How a group of Russian musicians show their love for a classic-rock staple from the 70’s.

Its time for a little fun. If you are older, you remember an epic band called Chicago. They gained a reputation for being a soft-rock staple of the early seventies. Kind of a bland horn-band to back up Peter Cetera, one of their pop-star front men. This is the most unkind description that I can think of, and not my opinion at all.

Chicago, for a time, owned the American top 40 pop charts, and the original band members created original music that has been folded into the fabric of our culture. They had, and still have millions of fans, who love their music more than ever.

Over time, the general population of music lovers tired of Chicago. There was a serious case of heavy rotation radio overplay during their heyday, and in those days, AM car radios and cheap boom-boxes really couldn’t do justice to the complexity and subtlety of the arrangements that they created, not to mention the absolute virtuosity of their players. It was all a pleasant “wall of sound” creation that served as background to all of our lives in the malaise-ridden, drug-addled 70’s.

I have rediscovered the music of Chicago through a tribute band from an unlikely place: Moscow, Russia. Yes, Leonid and Friends is a band formed by bassist and audio engineer and producer Leonid Vorobyev, and you can find much of their musical product on YouTube here:

The tech angle, (and make no mistake, I am just indulging myself here with a bit of fun about something that has captured my fancy), is that they have followed the example of Pomplamoose in publishing “video songs”, which show all of the parts being played on the instruments used in real-time. Kind of a “look-ma-no-hands” mode of musical presentation which is original to YouTube and online video. These days, much of the music that I enjoy, I “watch” on YouTube, partly because it is available there for free, and partly because there is this added benefit of an edited, visible performance. On-demand music videos that aren’t stupid movie shorts for tweens.

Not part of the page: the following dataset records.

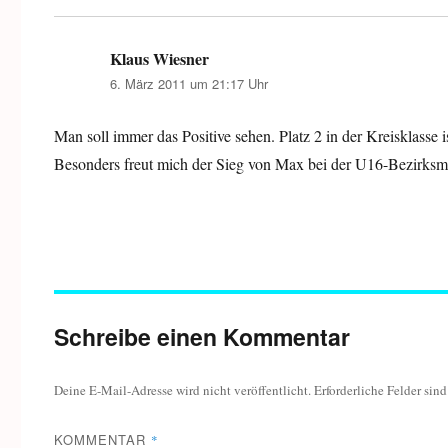
Klaus Wiesner
sagt:
6. März 2011 um 21:17 Uhr
Man soll immer das Positive sehen. Platz 2 in der Kreisklasse 
Besonders freut mich der Sieg von Max bei der U16-Bezirksmei
Schreibe einen Kommentar
Deine E-Mail-Adresse wird nicht veröffentlicht.
Erforderliche Felder sin
KOMMENTAR
*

So how do they do? I regard their performances as very much comparable to the original Chicago recordings, and make no mistake, Chicago was an awesome band. The horn section was a match for the best of James Brown or Tower of Power, and the arrangements were deft and intricate. Having been a wind player, I watch the horn section that Leonid has assembled with amazement. The trumpet player, Andrey Zyl, looks like his neck is going to explode, but they are as tight and smooth as the original band was, if not more so.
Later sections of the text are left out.